As noted in the report, the Fund downgraded its forecasts for Russia’s GDP in 2020, 1.1 percentage points (PP), and the following year improved by 0.6 p. p.

the updated report notes that “the pandemic failures and a significant reduction in disposable income for oil exporters after a sharp decline in fuel prices will lead to a sharp economic slowdown in Russia”, as well as in several other countries. The Fund also has included the Russian ruble to the currencies list, “which significantly weakened in the previous months, but since April, increased.” The list also includes the Australian dollar, Norwegian Krone, Indonesian rupiah, Mexican peso and South African Rand.

In April, the IMF predicted the fall of Russia’s GDP to 5.5% in 2020 under the effects of the spread of coronavirus infection, while in January, the Fund expected the growth of the economy at the level of 1.9%. In 2021, the Fund expected economic growth in Russia to 3.5% instead of 2% in the January forecast.

the Forecast for world GDP

the IMF also lowered its April forecast for global GDP is expected to fall by 4.9% this year, but will recover and will rise 5.4% next year. “Pandemic [caused by a novel coronavirus diseases] COVID-19 had a negative impact on economic activity in the first half of 2020 than expected, and recovery is projected to be more gradual than expected earlier,” the report said.

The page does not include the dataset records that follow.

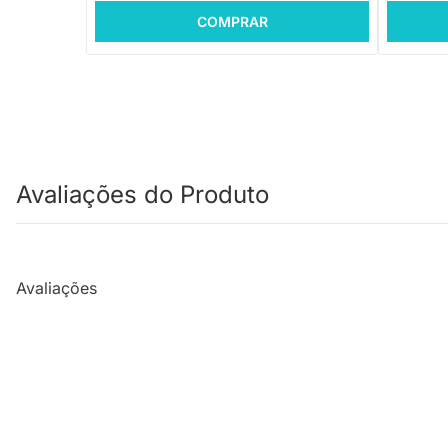
COMPRAR
Avaliações do Produto
Avaliações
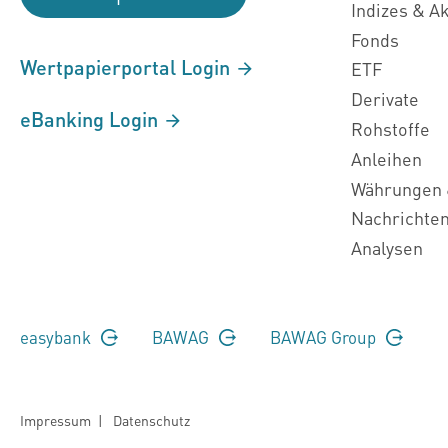
Indizes & A
Fonds
Wertpapierportal Login
ETF
Derivate
eBanking Login
Rohstoffe
Anleihen
Währungen 
Nachrichte
Analysen
easybank
BAWAG
BAWAG Group
Impressum
|
Datenschutz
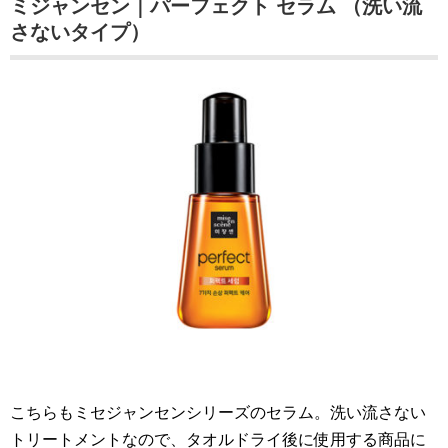
ミジャンセン｜パーフェクト セラム （洗い流
さないタイプ）
こちらもミセジャンセンシリーズのセラム。洗い流さない
トリートメントなので、タオルドライ後に使用する商品に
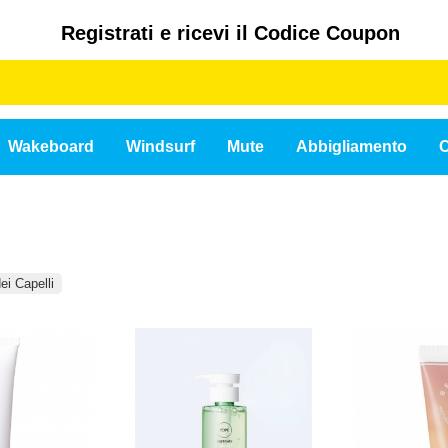
Registrati e ricevi il Codice Coupon
Wakeboard
Windsurf
Mute
Abbigliamento
C
ei Capelli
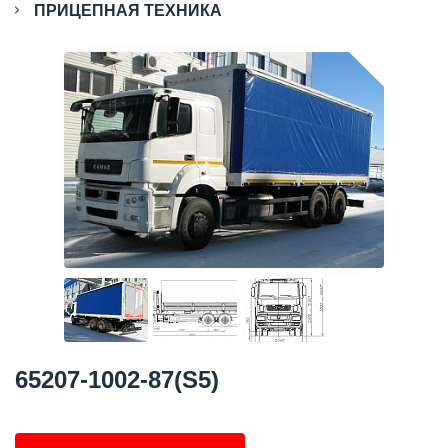
ПРИЦЕПНАЯ ТЕХНИКА
65207-1002-87(S5)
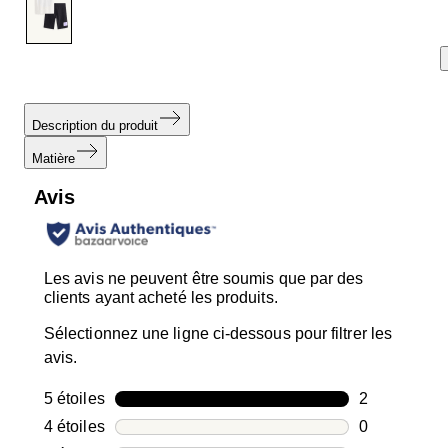
page.
Description du produit
Matière
Avis
Les avis ne peuvent être soumis que par des
clients ayant acheté les produits.
Sélectionnez une ligne ci-dessous pour filtrer les
avis.
5 étoiles
étoiles
2
2 avis avec 5
4 étoiles
étoiles
0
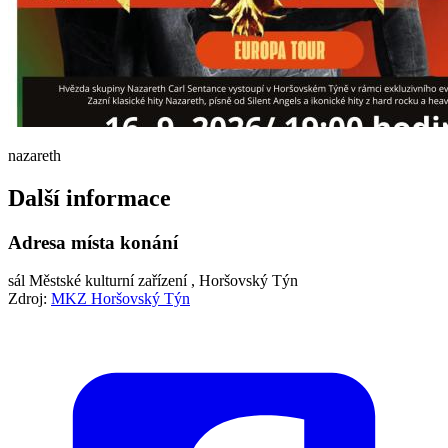
nazareth
Další informace
Adresa místa konání
sál Městské kulturní zařízení , Horšovský Týn
Zdroj:
MKZ Horšovský Týn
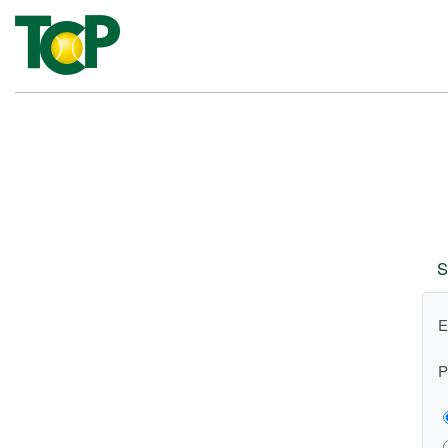
S
E
P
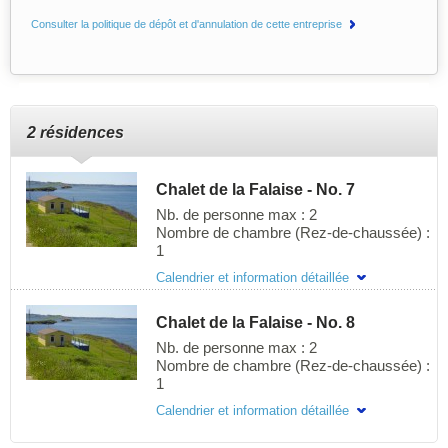
Consulter la politique de dépôt et d'annulation de cette entreprise
2 résidences
Chalet de la Falaise - No. 7
Nb. de personne max : 2
Nombre de chambre (Rez-de-chaussée) :
1
Chalet jumelé, tout équipé face à la mer,
Calendrier et information détaillée
endroit tranquille (route secondaire).
Couchers de soleil inoubliables, situé à
Chalet de la Falaise - No. 8
proximité des services.
Nb. de personne max : 2
Nombre de chambre (Rez-de-chaussée) :
Dimension de l'hébergement
1
Longueur :
5.49m / 18 pieds
Largeur :
4.27m / 14 pieds
Chalet jumelé, tout équipé face à la mer,
Calendrier et information détaillée
Hauteur :
2.44m / 8 pieds
endroit tranquille (route secondaire).
Situation de l'unité :
Rez-de-chaussée
Couchers de soleil inoubliables, situé à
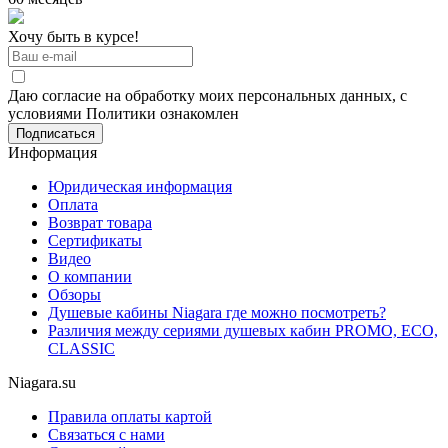
Хочу быть в курсе!
Даю согласие на обработку моих персональных данных, с
условиями Политики ознакомлен
Информация
Юридическая информация
Оплата
Возврат товара
Сертификаты
Видео
О компании
Обзоры
Душевые кабины Niagara где можно посмотреть?
Различия между сериями душевых кабин PROMO, ECO,
CLASSIC
Niagara.su
Правила оплаты картой
Связаться с нами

As indicated in the report, the Fund downgraded its forecasts for global GDP in 2020 by 1.9 percentage points (PP), and next year by 0.4 p. p.

uncertainty

the Fund noted that “the degree of uncertainty in this forecast is higher than usual.” “The baseline forecast is based on key assumptions about the impact of the pandemic,” say the experts. It is noted that in the April forecast indicated “the unprecedented decline in global economic activity due pandemic coronavirus”. “Obtained since data suggests an even deeper recession than previously predicted for a number of countries,” the document says. According to Fund “a significant blow was inflicted on the labour market” in many countries. Thus, throughout the world in the first quarter of 2020 compared with the fourth quarter of last year disappeared more than 300 million jobs.

the Average inflation in advanced economies fell by around 1.3 p. p. tothe end of 2019 to 0.4% (annualized) by April 2020, while in emerging market economies, it dropped by 1.2 p. p., to 4.2%.

According to forecasts, decline in GDP of advanced economies in 2020 will be 8%, which is 1.9 percentage points lower than the April forecast. A deep recession this year is expected in the USA (a GDP fall of 8%), Japan (5.8 percent), UK (10,2%), France (12,5%) Italy and Spain (by 12.8 percent). As expected by the IMF, in 2021, the growth rate in advanced economies will increase by 4.8%. The GDP of emerging markets will fall this year by 3%, in the following, it is expected to increase by 5.9%.

the IMF Experts urge the international community to provide financial assistance to poor countries to develop their health and ease their debt burden. Foundation stresses the need to develop a vaccine for the coronavirus was available for all countries.